The Church (via the Congregation for the Doctrine of the Faith) always does this with any theologian suspected of heresy, so how much more should the Pope himself be given a chance to explain himself before being publicly branded as formally heretical!

To be a formal heretic, you not only have to hold a certain opinion that contradicts what the Church has declared is revealed truth, to be believed with Divine and Catholic Faith; you also have to know that the Church condemns your opinion for that reason, and yet still stubbornly refuse to admit your mistake and retract it.

Pope Francis has indeed said some things I believe to be heretical, and I suspect he may well be formally heretical, but I would not be so rash to assert that he definitely is, much less publicly. The authors of this document just presume that he knows these statements/actions are heretical because he’s had a good theological education. But the Vatican never acts on a mere presumption with a suspect theologian. They always listen to what he/she might have to say in reply. That can often clarify certain things.

First, there’s the question of fact: Did the person really say or do what he was reported to have said or done? Francis was reported in 2017 as saying to a newspaper interviewer that nobody goes to Hell, and that those who die with unrepented mortal sin are just annihilated. The Vatican neither confirmed nor denied the substantial truth of this report — only that these were not the exact words of the Pope. Of course, if it was false, there was a grave duty for the Pope to tell the whole Church and the world immediately that he never said this and doesn’t believe it.

So you have to suspect strongly that he said and holds this heretical doctrine of annihilation. But a suspicion isn’t enough to convict anyone of heresy — or of any other offense or crime, for that matter.
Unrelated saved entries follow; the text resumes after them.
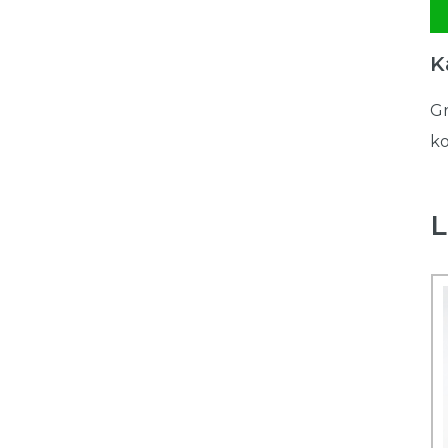
K
Gr
ko
L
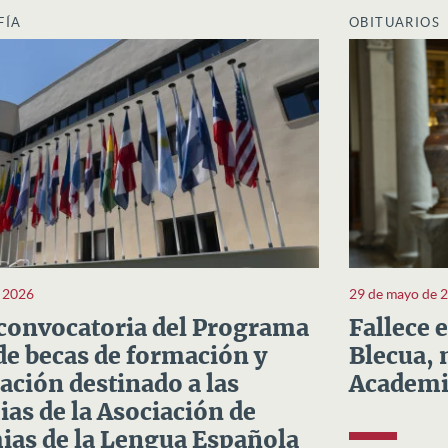
FÍA
OBITUARIOS
e 2026
29 de mayo de 
convocatoria del Programa
Fallece 
e becas de formación y
Blecua, 
ación destinado a las
Academi
as de la Asociación de
as de la Lengua Española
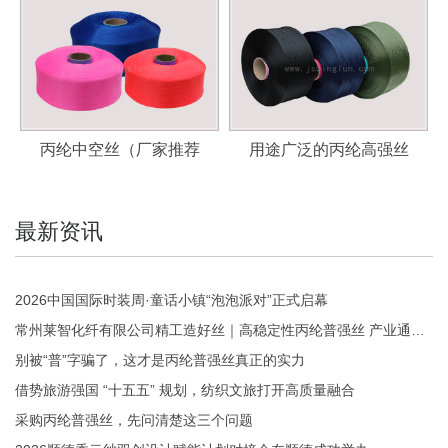
丙纶中空丝（厂家推荐
用途广泛的丙纶高强丝
最新资讯
2026中国国际时装周·童话小镇“泡泡派对”正式启幕
常州莱智化纤有限公司精工造好丝｜高稳定性丙纶普强丝 产业通用优选
别被“普”字骗了，这才是丙纶普强丝真正的实力
借势旅游强国 “十五五” 规划，纺织文旅打开高质量融合
采购丙纶普强丝，先问清楚这三个问题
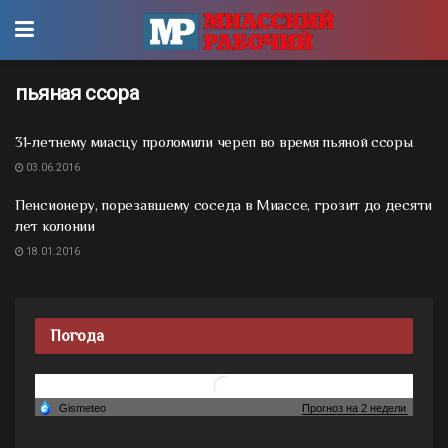
пьяная ссора
31-летнему миасцу проломили череп во время пьяной ссоры
03.06.2016
Пенсионеру, порезавшему соседа в Миассе, грозит до десяти
лет колонии
18.01.2016
Погода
Next, supposing the heretical statement has in fact been reported accurately, there’s still the question of whether the person expressed his/her own thinking accurately on that occasion. We often say things hurriedly, which means we sometimes say things we don’t really mean, or that we wouldn’t have said if we’d stopped to think a little more carefully. And Francis is notorious for frequently speaking “off the cuff!” even in his homilies.

(E.g., I strongly suspect that when he in effect denied the dogma of the Immaculate Conception in a homily of a few months ago, saying that: “No one, not even Joseph or Mary, is born as a saint,” he just didn’t think through carefully the implications of his words. I’d be willing to bet that if he were asked, “Holy Father, in saying Our Lady wasn’t ‘born as a saint,’ did you mean to teach that she was born with the stain of original sin like all the rest of us, even though the Church has solemnly defined that she was conceived without sin?,” he would probably reply that, No, he didn’t mean to say that: Rather, what he had in mind was he something to the effect that Our Lady faced temptations [as even Jesus did in the desert] and sometimes had to struggle against them. In other words, holiness wasn’t just a “cakewalk” for her and in some ways she grew spiritually throughout her life as she matured as human being and a believer.)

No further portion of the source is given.